カサエゴ

Casa Egoista (定員一名の小さな家)

第三期内壁工事(0)契機

入居直前に二度の週末=4日間を費やして家中の壁に塗布した30㎏の「ローラーで塗れる漆喰」だが、10年を超えたあたりから何となく白さのくすみが気になるようになり、また気が付けば床にぽろぽろ落ちている白い剥落片を目にする機会が増えてくるようになった。下地の強化ボードまで剥がれることはさすがにないのだが、厚ぼったく塗り重ねた部分が崩れてこぼれている。素材の硬化力が時間の経過とともに限界を迎えているのだろう。

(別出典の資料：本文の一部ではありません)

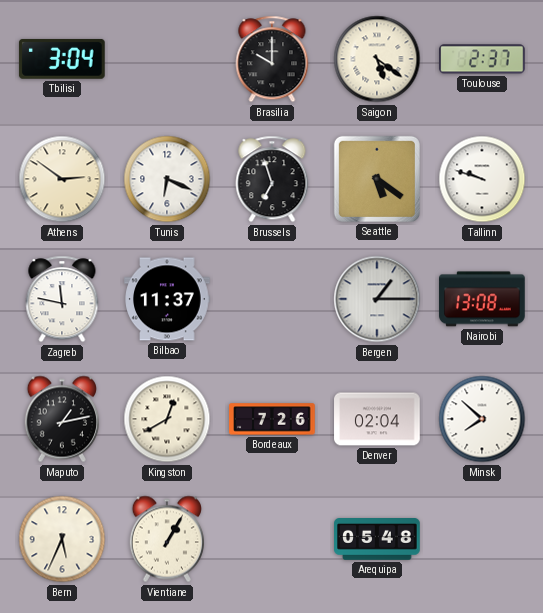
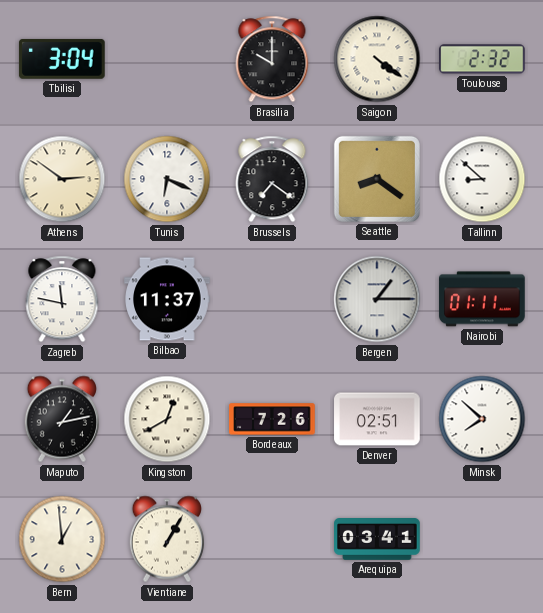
Saigon: 5:21 -> 4:21
Toulouse: 2:37 -> 2:32
Brussels: 6:57 -> 7:21
Seattle: 5:21 -> 8:21
Tallinn: 9:48 -> 8:52
Nairobi: 13:08 -> 01:11
Denver: 02:04 -> 02:51
Bern: 5:34 -> 12:59
Arequipa: 05:48 -> 03:41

一方で8年前に一階および二階の北側の壁一面に左官で塗った漆喰は色艶ともに全く劣化は見られず、数度の地震を経ても剥落・ひび割れはもちろん色のくすみも皆無。12年と8年という経過時間の差を考慮しても、やはり「ローラー漆喰」と「漆喰」は似て非なる別物なのだ。消石灰が3割入っていれば漆喰を名乗れる*1ので「ローラーで塗れる漆喰」も分類上は漆喰ということになるのだろうが、両方を体験した身として言えばあれはやはり漆喰ではなく「漆喰風の塗料」と呼ぶのが正解だろう。

ということでいつかは壁面全体に本物の漆喰を・・という思いを心の片隅にしまいつつ何年間か過ごしてきたのだが、ふと9月のカレンダーを見ると三連休が二週連続で発生している。
あ、ここだ、と。この連休を使って宿願の全面漆喰左官塗りを実現してしまおうと思い立ったのが8月。

DIYにはタイミングというものがあって、「環境」「気力」「体力」のどれが欠けても中々着工にまでは至らない。施工するのに十分な時間、漆喰左官を手掛ける気力、それに十分な体力体調の三つの高波が綺麗に揃ったのであれば素直に乗っておくのが宜しかろう。次の高波はいつ揃うか分からない。